Activity: Work out how many lines of the material contain the string "Servizi"; the answer is that number only.

Input:
⁂

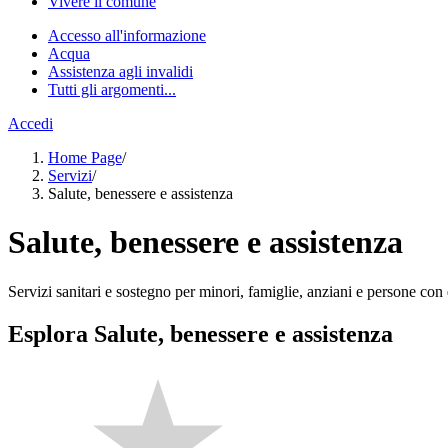
Vivere il comune
Accesso all'informazione
Acqua
Assistenza agli invalidi
Tutti gli argomenti...
Accedi
Home Page
/
Servizi
/
Salute, benessere e assistenza
Salute, benessere e assistenza
Servizi sanitari e sostegno per minori, famiglie, anziani e persone con d
Esplora Salute, benessere e assistenza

⁂

Finished exercise: 2